Work instruction
Which lines in the records below mention the word "elements"? Copy each one out.

Page segmentation data
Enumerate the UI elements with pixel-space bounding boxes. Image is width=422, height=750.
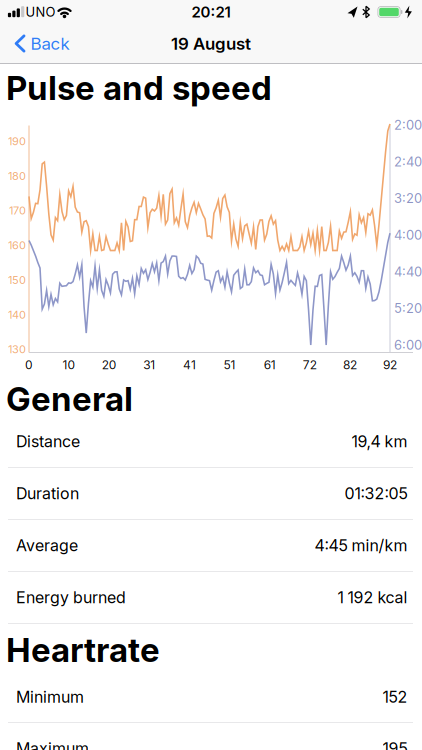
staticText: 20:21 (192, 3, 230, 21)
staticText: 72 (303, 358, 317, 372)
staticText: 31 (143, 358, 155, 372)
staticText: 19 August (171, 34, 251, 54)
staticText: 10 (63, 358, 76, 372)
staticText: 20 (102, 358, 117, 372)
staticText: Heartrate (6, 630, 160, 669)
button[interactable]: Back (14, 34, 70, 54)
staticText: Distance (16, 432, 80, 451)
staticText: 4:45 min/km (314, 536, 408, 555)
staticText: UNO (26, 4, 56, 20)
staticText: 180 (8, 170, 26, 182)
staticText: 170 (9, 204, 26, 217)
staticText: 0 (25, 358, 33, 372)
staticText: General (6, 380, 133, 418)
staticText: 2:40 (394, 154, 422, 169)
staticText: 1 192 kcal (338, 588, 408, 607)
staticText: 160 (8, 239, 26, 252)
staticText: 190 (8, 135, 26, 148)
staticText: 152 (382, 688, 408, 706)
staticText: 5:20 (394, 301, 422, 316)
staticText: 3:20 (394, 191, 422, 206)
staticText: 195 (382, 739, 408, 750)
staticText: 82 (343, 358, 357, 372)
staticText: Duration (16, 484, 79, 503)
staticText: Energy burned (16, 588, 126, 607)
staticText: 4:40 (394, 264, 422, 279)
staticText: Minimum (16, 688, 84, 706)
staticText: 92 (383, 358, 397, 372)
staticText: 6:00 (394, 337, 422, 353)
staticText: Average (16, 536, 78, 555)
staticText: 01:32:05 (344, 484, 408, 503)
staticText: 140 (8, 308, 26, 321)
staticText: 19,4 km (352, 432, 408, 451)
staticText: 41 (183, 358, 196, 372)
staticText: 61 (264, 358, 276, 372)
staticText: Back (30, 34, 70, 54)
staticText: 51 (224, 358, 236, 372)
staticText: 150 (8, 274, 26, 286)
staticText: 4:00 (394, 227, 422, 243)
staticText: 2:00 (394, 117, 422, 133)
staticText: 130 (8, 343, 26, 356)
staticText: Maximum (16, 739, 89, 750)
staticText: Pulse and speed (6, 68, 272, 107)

--

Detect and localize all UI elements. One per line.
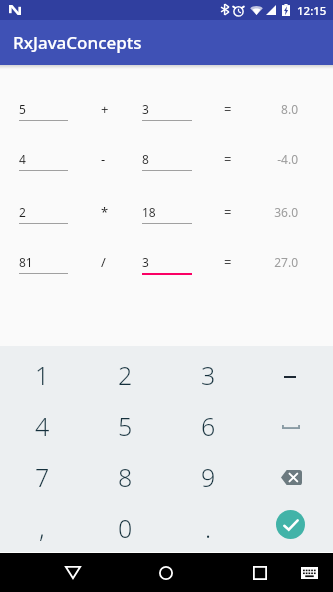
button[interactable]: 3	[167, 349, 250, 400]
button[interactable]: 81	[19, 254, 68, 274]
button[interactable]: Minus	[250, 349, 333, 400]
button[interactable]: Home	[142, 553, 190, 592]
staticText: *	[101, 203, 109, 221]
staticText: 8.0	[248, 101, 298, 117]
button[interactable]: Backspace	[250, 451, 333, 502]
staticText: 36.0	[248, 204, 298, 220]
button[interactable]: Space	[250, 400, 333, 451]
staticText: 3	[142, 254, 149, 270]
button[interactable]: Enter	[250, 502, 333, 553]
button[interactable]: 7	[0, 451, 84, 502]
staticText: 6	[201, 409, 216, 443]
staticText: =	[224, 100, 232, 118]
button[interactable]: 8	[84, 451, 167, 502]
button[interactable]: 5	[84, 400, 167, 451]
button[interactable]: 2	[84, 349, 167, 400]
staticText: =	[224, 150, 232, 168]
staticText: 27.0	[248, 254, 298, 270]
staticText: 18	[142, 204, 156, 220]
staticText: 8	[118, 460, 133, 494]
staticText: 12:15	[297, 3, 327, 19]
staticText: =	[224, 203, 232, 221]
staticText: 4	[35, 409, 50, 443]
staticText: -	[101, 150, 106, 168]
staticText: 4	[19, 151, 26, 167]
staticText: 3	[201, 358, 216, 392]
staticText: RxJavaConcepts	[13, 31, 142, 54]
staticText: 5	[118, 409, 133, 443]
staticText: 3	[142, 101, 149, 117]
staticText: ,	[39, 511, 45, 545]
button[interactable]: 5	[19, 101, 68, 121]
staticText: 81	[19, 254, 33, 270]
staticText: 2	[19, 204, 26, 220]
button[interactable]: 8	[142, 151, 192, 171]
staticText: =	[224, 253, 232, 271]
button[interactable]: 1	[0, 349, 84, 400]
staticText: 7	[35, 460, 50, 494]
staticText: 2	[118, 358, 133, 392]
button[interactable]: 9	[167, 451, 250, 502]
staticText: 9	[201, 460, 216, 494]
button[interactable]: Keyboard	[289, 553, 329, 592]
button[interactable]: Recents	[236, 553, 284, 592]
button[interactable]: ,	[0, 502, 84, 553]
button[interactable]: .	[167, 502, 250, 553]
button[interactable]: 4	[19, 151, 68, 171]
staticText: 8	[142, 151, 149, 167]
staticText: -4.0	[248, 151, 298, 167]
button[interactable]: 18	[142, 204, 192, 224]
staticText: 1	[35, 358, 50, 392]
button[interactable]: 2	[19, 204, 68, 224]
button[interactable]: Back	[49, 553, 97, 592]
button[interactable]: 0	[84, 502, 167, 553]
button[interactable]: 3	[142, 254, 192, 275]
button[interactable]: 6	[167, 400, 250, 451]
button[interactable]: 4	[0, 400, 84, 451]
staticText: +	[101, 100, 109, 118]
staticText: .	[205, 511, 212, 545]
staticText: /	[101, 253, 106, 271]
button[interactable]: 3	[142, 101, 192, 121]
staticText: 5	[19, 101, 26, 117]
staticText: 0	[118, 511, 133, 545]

Solution
Enumerate the UI elements with pixel-space bounding boxes. Image is width=422, height=750.
Detect and localize all UI elements. One per line.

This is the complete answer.